Problem description
Write out each record below exactly as it appears, with no pictures.

Task material

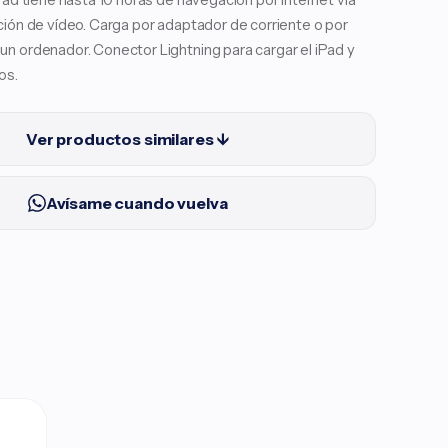
iPad tiene hasta 10 horas de navegación por internet vía
ción de vídeo. Carga por adaptador de corriente o por
n ordenador. Conector Lightning para cargar el iPad y
os.
Ver productos similares ↓
Avísame cuando vuelva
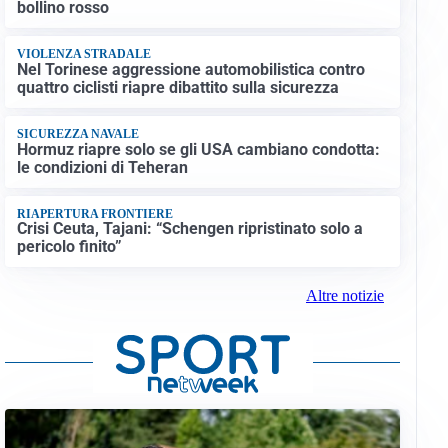
bollino rosso
VIOLENZA STRADALE
Nel Torinese aggressione automobilistica contro
quattro ciclisti riapre dibattito sulla sicurezza
SICUREZZA NAVALE
Hormuz riapre solo se gli USA cambiano condotta:
le condizioni di Teheran
RIAPERTURA FRONTIERE
Crisi Ceuta, Tajani: “Schengen ripristinato solo a
pericolo finito”
Altre notizie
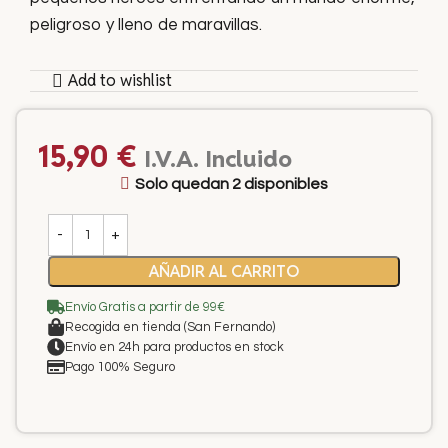
peligroso y lleno de maravillas.
Add to wishlist
15,90
€
I.V.A. Incluido
Solo quedan 2 disponibles
AÑADIR AL CARRITO
Envío Gratis a partir de 99€
Recogida en tienda (San Fernando)
Envío en 24h para productos en stock
Pago 100% Seguro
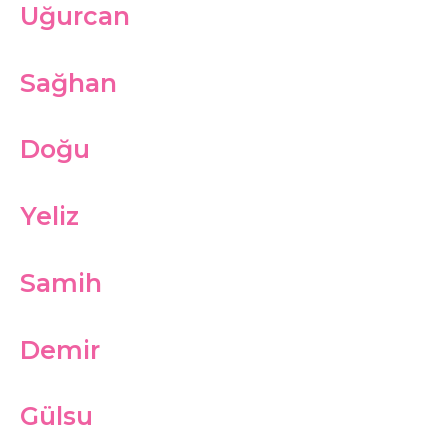
Uğurcan
Sağhan
Doğu
Yeliz
Samih
Demir
Gülsu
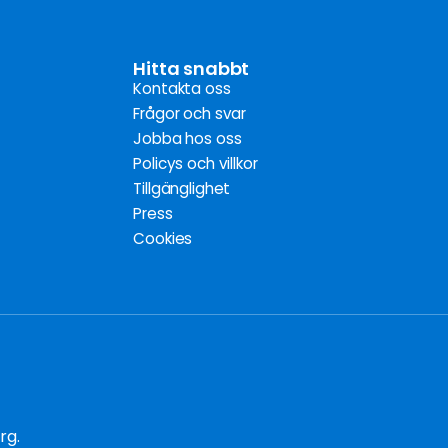
Hitta snabbt
Kontakta oss
Frågor och svar
Jobba hos oss
Policys och villkor
Tillgänglighet
Press
Cookies
rg.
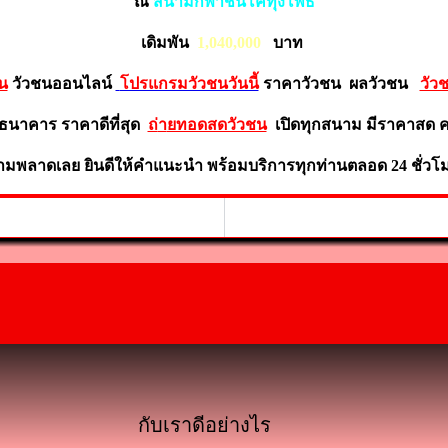
ณ
สนามกีฬาชนโคทุ่งโพธิ์
เดิ
มพั
น
1,04
0
,00
0
บ
าท
น
วัวชนออนไลน์
โปรแกรมวัวชนวันนี้
ร
าคาวัวชน ผลวัวชน
วัว
ธ
นา
คาร
ราคาดีที่
สุด
ถ่
า
ยทอดสดวัวชน
เปิดทุกสนาม มีราคาสด 
วห้ามพลาดเ
ล
ย
ยิ
น
ดีใ
ห้คำ
แ
นะนำ
พร้อ
ม
บริกา
รทุ
กท่านตลอด 24 ชั่วโ
กับเราดีอย่างไร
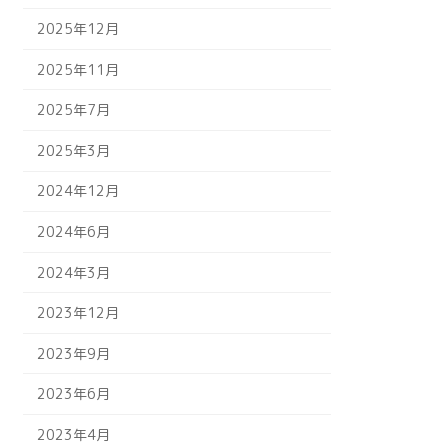
2025年12月
2025年11月
2025年7月
2025年3月
2024年12月
2024年6月
2024年3月
2023年12月
2023年9月
2023年6月
2023年4月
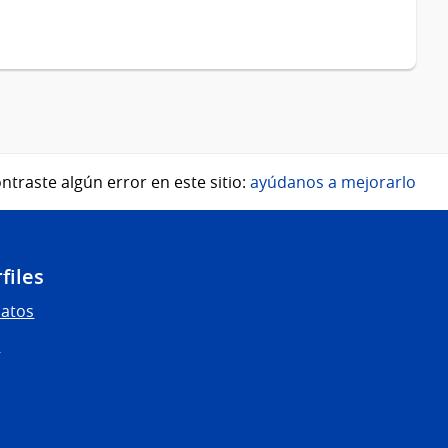
ntraste algún error en este sitio:
ayúdanos a mejorarlo
files
Datos
s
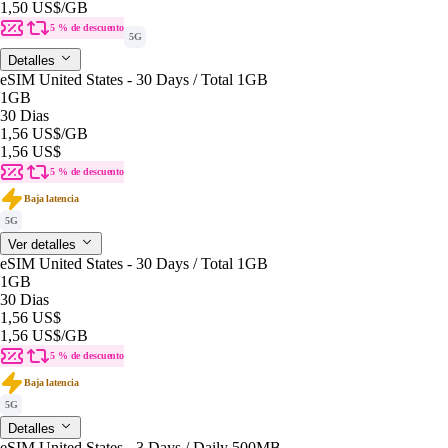
1,50 US$
/GB
5 % de descuento
5G
Detalles
eSIM United States - 30 Days / Total 1GB
1GB
30 Dias
1,56 US$
/GB
1,56 US$
5 % de descuento
Baja latencia
5G
Ver detalles
eSIM United States - 30 Days / Total 1GB
1GB
30 Dias
1,56 US$
1,56 US$
/GB
5 % de descuento
Baja latencia
5G
Detalles
eSIM United States - 3 Days / Daily 500MB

Exercise answer
iPad tiene hasta 10 horas de navegación por internet vía
ción de vídeo. Carga por adaptador de corriente o por
n ordenador. Conector Lightning para cargar el iPad y
os.
Ver productos similares ↓
Avísame cuando vuelva
bollino rosso
VIOLENZA STRADALE
Nel Torinese aggressione automobilistica contro
quattro ciclisti riapre dibattito sulla sicurezza
SICUREZZA NAVALE
Hormuz riapre solo se gli USA cambiano condotta:
le condizioni di Teheran
RIAPERTURA FRONTIERE
Crisi Ceuta, Tajani: “Schengen ripristinato solo a
pericolo finito”
Altre notizie
peligroso y lleno de maravillas.
Add to wishlist
15,90
€
I.V.A. Incluido
Solo quedan 2 disponibles
AÑADIR AL CARRITO
Envío Gratis a partir de 99€
Recogida en tienda (San Fernando)
Envío en 24h para productos en stock
Pago 100% Seguro
Uğurcan
Sağhan
Doğu
Yeliz
Samih
Demir
Gülsu
Hitta snabbt
Kontakta oss
Frågor och svar
Jobba hos oss
Policys och villkor
Tillgänglighet
Press
Cookies
rg.
ณ
สนามกีฬาชนโคทุ่งโพธิ์
เดิ
มพั
น
1,04
0
,00
0
บ
าท
น
วัวชนออนไลน์
โปรแกรมวัวชนวันนี้
ร
าคาวัวชน ผลวัวชน
วัว
ธ
นา
คาร
ราคาดีที่
สุด
ถ่
า
ยทอดสดวัวชน
เปิดทุกสนาม มีราคาสด 
วห้ามพลาดเ
ล
ย
ยิ
น
ดีใ
ห้คำ
แ
นะนำ
พร้อ
ม
บริกา
รทุ
กท่านตลอด 24 ชั่วโ
กับเราดีอย่างไร
2025年12月
2025年11月
2025年7月
2025年3月
2024年12月
2024年6月
2024年3月
2023年12月
2023年9月
2023年6月
2023年4月
ntraste algún error en este sitio:
ayúdanos a mejorarlo
files
Datos
s
1,50 US$
/GB
5 % de descuento
5G
Detalles
eSIM United States - 30 Days / Total 1GB
1GB
30 Dias
1,56 US$
/GB
1,56 US$
5 % de descuento
Baja latencia
5G
Ver detalles
eSIM United States - 30 Days / Total 1GB
1GB
30 Dias
1,56 US$
1,56 US$
/GB
5 % de descuento
Baja latencia
5G
Detalles
eSIM United States - 3 Days / Daily 500MB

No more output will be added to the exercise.